- Sen Brahmana Location in Jammu and Kashmir, India Sen Brahmana Sen Brahmana (India)
- Coordinates: 32°56′N 74°59′E﻿ / ﻿32.94°N 74.98°E
- Country: India
- Union Territory: Jammu and Kashmir
- District: Udhampur
- Elevation: 1,062 m (3,484 ft)

Population (2001)
- • Total: 2,159

Languages
- • Official: Urdu, Dogri, Kashmiri language
- Time zone: UTC+5:30 (IST)
- PIN: 182141
- Telephone code: 01992
- Vehicle registration: JK 14

= Sen Brahmana =

Sen Brahmana is a village located in Udhampur Tehsil of Udhampur district near Chenab river(Tawi) in Jammu and Kashmir, India. It is situated 22 km away from the town of Udhampur, which is also district & sub-district headquarter of Sen Brahmana village.
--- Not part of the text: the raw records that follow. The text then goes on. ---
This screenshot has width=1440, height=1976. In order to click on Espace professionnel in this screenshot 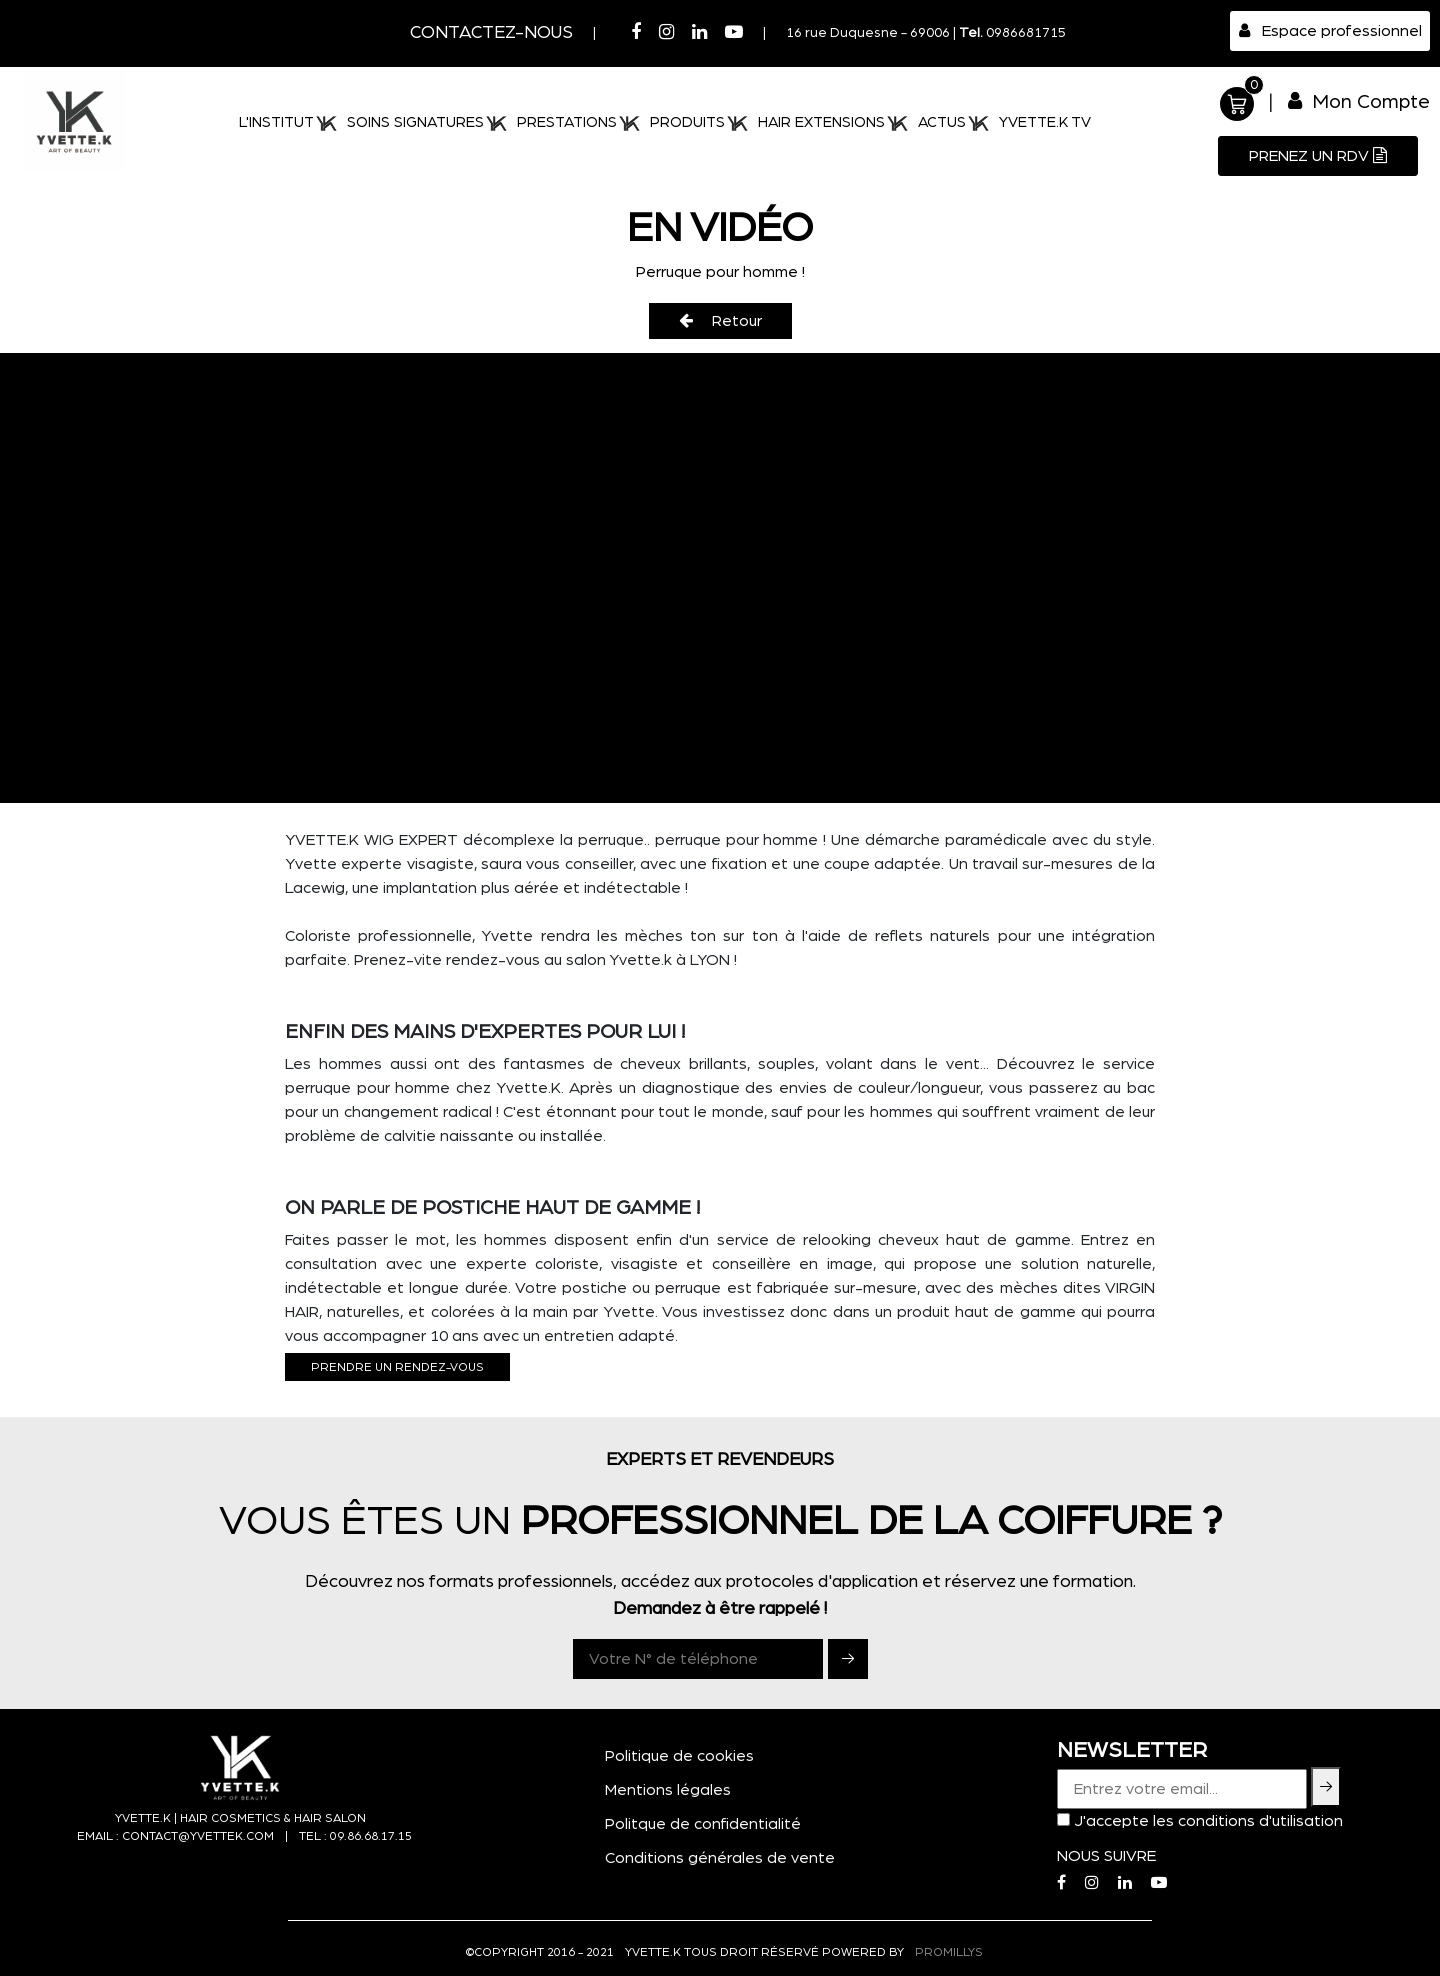, I will do `click(1330, 30)`.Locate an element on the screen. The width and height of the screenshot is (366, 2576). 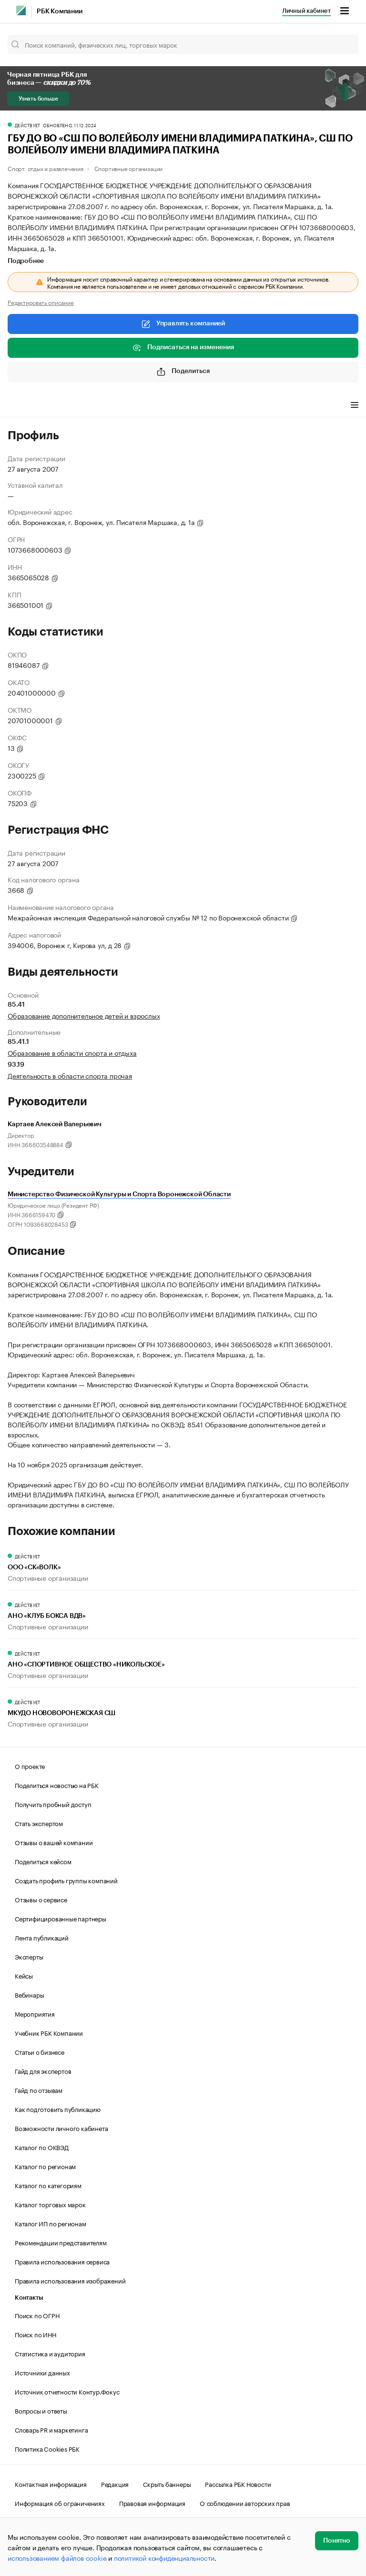
Правила использования сервиса is located at coordinates (62, 2261).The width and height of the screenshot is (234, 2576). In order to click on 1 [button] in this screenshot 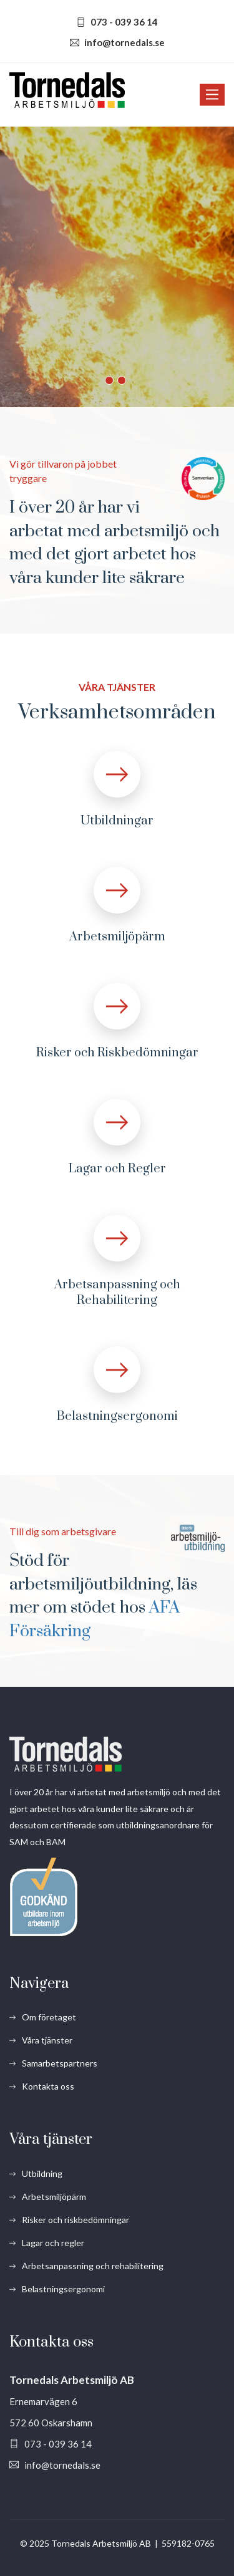, I will do `click(109, 380)`.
The village is named after Sen Brahmin Clan.
 According to Census 2011 information, the location code or village code of Sen Brahmana village is 004891. Sen Brahmana is a medium size village with total 249 families residing. The Sen Brahmana village has population of 1391 of which 699 are males while 692 are females as per Population Census 2011.

In Sen Brahmana village population of children with age 0-6 is 195 which makes up 14.02% of total population of village. Average Sex Ratio of Sen Brahmana village is 990 which is higher than Jammu and Kashmir state average of 889. Child Sex Ratio for the Sen Brahmana as per census is 1074, higher than Jammu and Kashmir average of 862.

Sen Brahmana village has higher literacy rate compared to Jammu and Kashmir. In 2011, literacy rate of Sen Brahmana village was 77.93% compared to 67.16% of Jammu and Kashmir. In Sen Brahmana Male literacy stands at 85.95% while female literacy rate was 69.71%.

As per constitution of India and Panchyati Raaj Act, Sen Brahmana village is administrated by Sarpanch (Head of Village) who is elected representative of village.